Right upper arm – hurts like a new wound at the site of the scar where a growth was removed eight years ago when I reach to grab something on a shelve. Happens often. Doctor said there is no new growth. A Google search informed me that this is common. The nerve endings in the area of the scar are disconnected or something. This will be a lifelong occurrence. Okay then, let’s see. I can still hold my beloveds in a bear hug. I can still lift my hand to praise The Lord. I choose to be thankful!
Need more sleep – hit the snooze all three times that morning. How I wish I could stay in bed, asleep! One of my students, a bright and engaging young woman, appears to drag every morning that week. What’s wrong? I ask. “I’ve been going through some anxiety issues and am unable to sleep at night,” she replied. My recommendation: chamomile or verbena tea, milk and honey, music… Whoa! Here I am complaining and I’m getting at least six solid hours a night. I choose to be thankful!

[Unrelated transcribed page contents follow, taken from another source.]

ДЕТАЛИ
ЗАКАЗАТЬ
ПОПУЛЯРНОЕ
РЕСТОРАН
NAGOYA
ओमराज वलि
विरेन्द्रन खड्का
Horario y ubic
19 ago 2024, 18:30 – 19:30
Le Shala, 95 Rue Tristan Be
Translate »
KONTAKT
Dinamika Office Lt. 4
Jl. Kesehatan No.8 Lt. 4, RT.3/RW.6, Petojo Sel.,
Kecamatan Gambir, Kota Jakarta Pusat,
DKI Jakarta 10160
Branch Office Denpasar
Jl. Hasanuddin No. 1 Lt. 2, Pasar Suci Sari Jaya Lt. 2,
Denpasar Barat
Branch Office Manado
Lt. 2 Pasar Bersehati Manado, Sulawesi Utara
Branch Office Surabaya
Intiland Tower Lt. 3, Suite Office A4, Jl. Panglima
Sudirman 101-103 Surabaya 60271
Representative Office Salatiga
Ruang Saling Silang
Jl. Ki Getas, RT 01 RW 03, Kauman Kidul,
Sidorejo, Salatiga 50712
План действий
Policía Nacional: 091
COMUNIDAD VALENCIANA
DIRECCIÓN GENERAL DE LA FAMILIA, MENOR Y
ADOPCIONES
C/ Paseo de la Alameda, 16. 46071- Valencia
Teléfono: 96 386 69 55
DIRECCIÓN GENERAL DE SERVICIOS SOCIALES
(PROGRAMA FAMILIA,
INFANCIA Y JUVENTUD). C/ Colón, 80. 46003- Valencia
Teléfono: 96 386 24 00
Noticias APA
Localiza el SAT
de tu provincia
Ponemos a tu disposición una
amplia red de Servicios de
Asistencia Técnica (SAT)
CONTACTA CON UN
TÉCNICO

Right ankle – broken in a car accident when I was ten years old, buckles under as I walk. I stumble. This happens occasionally. No heels this week Ms. Thing. Podiatrist’s X-ray done a couple of months ago diagnosed arthritis and soft tissue damage in the area. But, Ah! I’ll be able to wear heels on Sunday, right? I am able to stand and walk? Dance at Zumba class? I choose to be thankful!
30 minutes for lunch – I hate to eat in a rush. Bad for my genetic digestive issues. An older man, a teacher aide, comes into the teacher lounge. In a conversation about food he mentions being tired of eating soft foods, the only thing he’s able to process. He initiated dental replacement back when he had a full time job and before turning 65. He got as far as partial implants. Medicare won’t pay the $10,000 cost of the remaining dentures and he can’t afford it on his own. I was chewing on a piece of chicken. I choose to be thankful!

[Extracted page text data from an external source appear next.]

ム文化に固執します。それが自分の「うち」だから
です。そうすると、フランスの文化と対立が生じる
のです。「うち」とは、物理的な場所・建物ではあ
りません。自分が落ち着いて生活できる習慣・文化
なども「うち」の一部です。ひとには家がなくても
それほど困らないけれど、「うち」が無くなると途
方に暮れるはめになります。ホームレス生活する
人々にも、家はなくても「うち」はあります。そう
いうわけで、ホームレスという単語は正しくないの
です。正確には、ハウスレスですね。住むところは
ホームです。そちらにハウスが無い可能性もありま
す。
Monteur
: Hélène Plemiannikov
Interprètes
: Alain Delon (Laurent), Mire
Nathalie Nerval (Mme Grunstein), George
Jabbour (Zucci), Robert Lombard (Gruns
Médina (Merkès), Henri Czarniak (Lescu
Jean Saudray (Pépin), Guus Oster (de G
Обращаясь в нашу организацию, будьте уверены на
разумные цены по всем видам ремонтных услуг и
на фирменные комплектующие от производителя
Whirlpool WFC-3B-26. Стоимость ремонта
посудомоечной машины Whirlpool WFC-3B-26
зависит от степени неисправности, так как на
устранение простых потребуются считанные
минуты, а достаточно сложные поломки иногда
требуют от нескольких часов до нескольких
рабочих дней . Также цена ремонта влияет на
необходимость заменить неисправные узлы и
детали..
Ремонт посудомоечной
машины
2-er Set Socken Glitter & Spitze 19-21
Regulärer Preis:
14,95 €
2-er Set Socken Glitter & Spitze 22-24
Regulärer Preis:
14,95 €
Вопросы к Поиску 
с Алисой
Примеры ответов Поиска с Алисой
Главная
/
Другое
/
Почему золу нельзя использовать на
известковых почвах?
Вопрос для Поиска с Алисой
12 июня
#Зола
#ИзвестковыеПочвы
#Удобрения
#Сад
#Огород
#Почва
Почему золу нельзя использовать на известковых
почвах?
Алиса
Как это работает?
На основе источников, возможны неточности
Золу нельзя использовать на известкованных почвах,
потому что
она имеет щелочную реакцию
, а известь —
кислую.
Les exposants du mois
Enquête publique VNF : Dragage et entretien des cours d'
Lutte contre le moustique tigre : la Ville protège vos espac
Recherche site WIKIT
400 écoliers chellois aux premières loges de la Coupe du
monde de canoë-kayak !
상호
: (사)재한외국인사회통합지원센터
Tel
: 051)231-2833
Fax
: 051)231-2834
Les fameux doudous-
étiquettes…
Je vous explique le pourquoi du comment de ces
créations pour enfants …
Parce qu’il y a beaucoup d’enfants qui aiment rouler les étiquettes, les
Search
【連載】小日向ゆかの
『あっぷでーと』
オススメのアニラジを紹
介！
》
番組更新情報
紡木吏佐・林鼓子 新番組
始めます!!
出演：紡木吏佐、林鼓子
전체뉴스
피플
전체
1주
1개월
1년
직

Getting older is sometimes disconcerted. Why did I have to check the mirror when I was wearing my glasses and noticed all the grey eyebrow hairs? Wait! Once I “do” my brows, in pencil or gel, all you see are well arched brows. Make up, what a blessing! I choose to be thankful!
Follow up doctor visit – apprehensive before I go. I am under medical observation because of a genetic illness in my blood that has the potential to become serious. My latest tests look great. Doctor gives me a clean bill of health, a six-month reprieve until my next visit. I choose to be thankful!

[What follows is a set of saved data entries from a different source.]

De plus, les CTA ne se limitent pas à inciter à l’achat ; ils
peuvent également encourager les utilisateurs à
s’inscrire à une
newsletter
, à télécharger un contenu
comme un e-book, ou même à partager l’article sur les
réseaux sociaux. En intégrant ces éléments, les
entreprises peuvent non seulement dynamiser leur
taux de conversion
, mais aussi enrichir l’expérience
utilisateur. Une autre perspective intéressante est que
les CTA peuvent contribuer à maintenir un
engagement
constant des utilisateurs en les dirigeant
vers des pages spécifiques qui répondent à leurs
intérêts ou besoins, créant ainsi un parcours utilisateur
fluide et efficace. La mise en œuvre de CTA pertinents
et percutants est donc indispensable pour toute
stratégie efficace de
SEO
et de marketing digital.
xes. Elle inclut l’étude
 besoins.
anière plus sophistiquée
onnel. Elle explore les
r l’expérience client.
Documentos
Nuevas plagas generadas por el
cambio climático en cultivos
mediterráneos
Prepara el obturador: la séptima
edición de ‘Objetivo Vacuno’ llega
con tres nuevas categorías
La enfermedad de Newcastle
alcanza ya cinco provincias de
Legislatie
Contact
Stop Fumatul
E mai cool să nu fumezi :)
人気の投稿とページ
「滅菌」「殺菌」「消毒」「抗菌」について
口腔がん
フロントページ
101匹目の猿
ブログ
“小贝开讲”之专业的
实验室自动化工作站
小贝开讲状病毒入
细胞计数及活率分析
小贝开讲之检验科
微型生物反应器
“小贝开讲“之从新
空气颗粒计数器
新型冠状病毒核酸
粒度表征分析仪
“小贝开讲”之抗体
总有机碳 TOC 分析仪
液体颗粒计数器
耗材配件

Missing my husband – I burst into tears at the thought of how long we’ve been apart (I working in Texas and he in New Jersey). Lord! This is hard, but you have a plan. I know. Also, absence does make the heart grow fonder. I have a loving and fulfilling (albeit long-distance) relationship with a wonderful man. I look forward to every visit with great anticipation. Our time together is so much richer particularly because we miss each other.
On this Thanksgiving morning, when I felt his presence asleep next to me, later when we busied ourselves in the kitchen preparing our version of the holiday meal that included Haitian style turkey legs and of course rice and beans, when we shared the festive meal in an intimate setting with my sister and two of her children and I prayed over the blessings of family, love, health, a beautiful home, a good job, great relationships, and so much more, I had very good reasons to be thankful!